CEFC to be allowed to invest in clean coal technology

The Clean Energy Finance Corporation (CEFC) will be allowed to invest in carbon capture and storage (CSS) technologies after a legislative prohibition was removed today.

Federal Minister for Environment and Energy Josh Frydenberg announced the proposed changes to the CEFC Act.

“Access to finance is one of the barriers to investment in CCS and a change to CEFC legislation will provide a significant signal of support and reduce risk for potential investors,” Mr Frydenberg said.

“This is the latest demonstration of the Government’s commitment to a technology neutral, non-ideological, approach to national energy policy.

“Removing the prohibition will allow the CEFC to support a wider range of low emissions technologies and thereby reduce emissions at lowest cost.”

Mr Frydenberg said CSS technologies could reduce emissions by up to 90 per cent.

“CCS technology has been acclaimed by the Intergovernmental Panel on Climate Change (IPCC) and the International Energy Agency (IEA) as critical to enabling the world to meet its emission reduction targets,” he said.

“CCS is a proven technology being deployed globally with 17 large-scale commercial CCS facilities already in operation storing around 30 million tonnes per annum of carbon dioxide.”
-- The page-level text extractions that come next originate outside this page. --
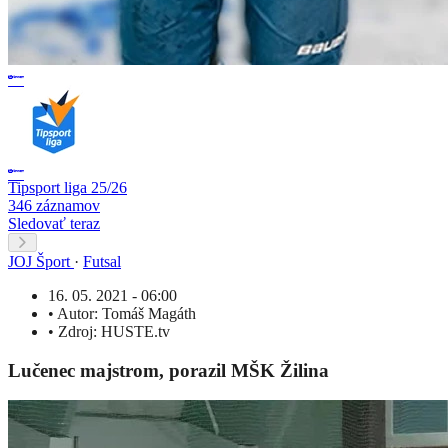
Tipsport liga 25/26
346 záznamov
Sledovať teraz
JOJ Šport
·
Futsal
16. 05. 2021 - 06:00
•
Autor:
Tomáš Magáth
•
Zdroj:
HUSTE.tv
Lučenec majstrom, porazil MŠK Žilina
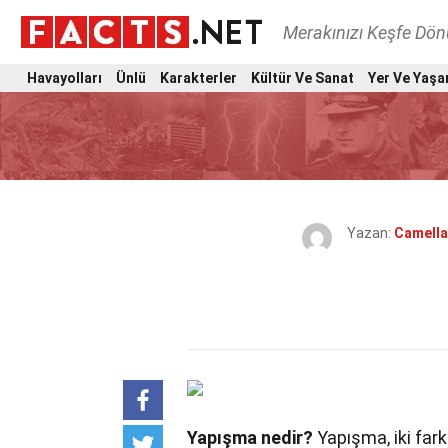
Merakınızı Keşfe Dö
Havayolları
Ünlü
Karakterler
Kültür Ve Sanat
Yer Ve Yaşa
Yazan:
Camella
Yapışma nedir?
Yapışma, iki fark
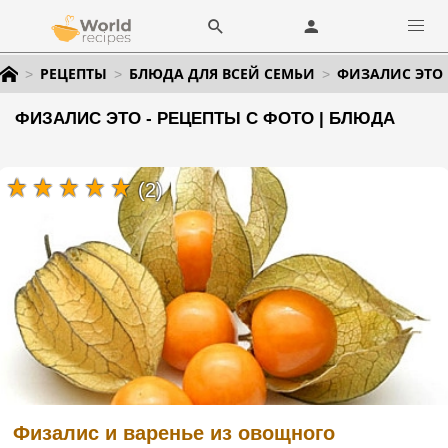
РЕЦЕПТЫ
БЛЮДА ДЛЯ ВСЕЙ СЕМЬИ
ФИЗАЛИС ЭТО
ФИЗАЛИС ЭТО - РЕЦЕПТЫ С ФОТО | БЛЮДА
(2)
Физалис и варенье из овощного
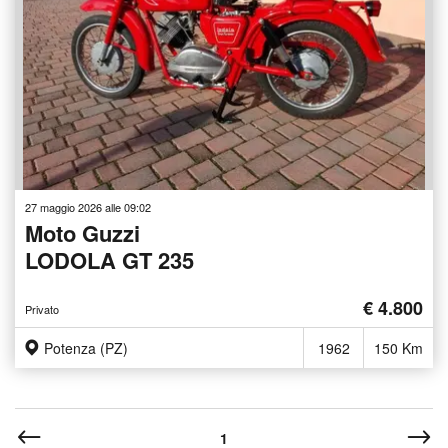
27 maggio 2026 alle 09:02
Moto Guzzi
LODOLA GT 235
€ 4.800
Privato
Potenza (PZ)
1962
150 Km
1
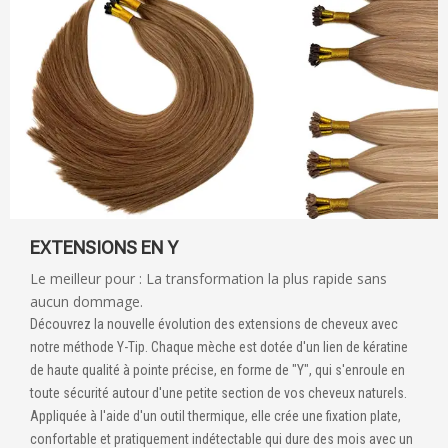
EXTENSIONS EN Y
Le meilleur pour : La transformation la plus rapide sans
aucun dommage.
Découvrez la nouvelle évolution des extensions de cheveux avec
notre méthode Y-Tip. Chaque mèche est dotée d'un lien de kératine
de haute qualité à pointe précise, en forme de "Y", qui s'enroule en
toute sécurité autour d'une petite section de vos cheveux naturels.
Appliquée à l'aide d'un outil thermique, elle crée une fixation plate,
confortable et pratiquement indétectable qui dure des mois avec un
The CEFC released a statement today in response to the announcement. It said it was committed to transforming clean energy investment to lower Australia’s carbon emissions.

“Under the CEFC Act, our investments include renewable energy, energy efficiency and low emissions technologies,” the statement said.

“To date, we have invested more than $3.3 billion in eligible clean energy projects, with a total project value of $8.3 billion, while also delivering a positive return for the taxpayer.

“In addition to potential applications in the power sector, CCS can also be used in the industrial sector to capture emissions from chemical processes, as well as fugitive emissions.

“There are some industrial processes for which there are currently very few alternatives to reducing emissions, making CCS an important technology if these sectors are to achieve deep cuts in emissions.”

In Australia, there are several industrial pilot CCS projects either in operation or at a planning stage, including the Gorgon LNG project in Western Australia which will soon become one of the world’s largest CCS projects.

Energy Networks Australia welcomed the decision to “level the playing field”.

CEO John Bradley said permitting investments in Carbon Capture and Storage (CCS) technologies by the fund was consistent with a “technology neutral” regulatory framework for achieving carbon abatement.

“Australia’s economy is inherently carbon intense and it needs all viable technology options on the table to achieve deep decarbonisation in line with the Paris aspiration of zero net emissions by the second half of the century,” Mr Bradley said.

“CCS has the potential to support long-term carbon abatement in major industries with significant carbon emissions, like metal manufacturing, fertilisers and advanced manufacturing.

“CCS technologies are not ‘pro-coal’, they are just one of the potential tools that could help Australia to efficiently achieve carbon abatement at scale, while maintaining energy security and affordability.”

Opposition leader Bill Shorten responded to the news via Twitter with a simple: “You’ve got to be kidding”.

Legislation will be introduced into Parliament on Wednesday, May 31.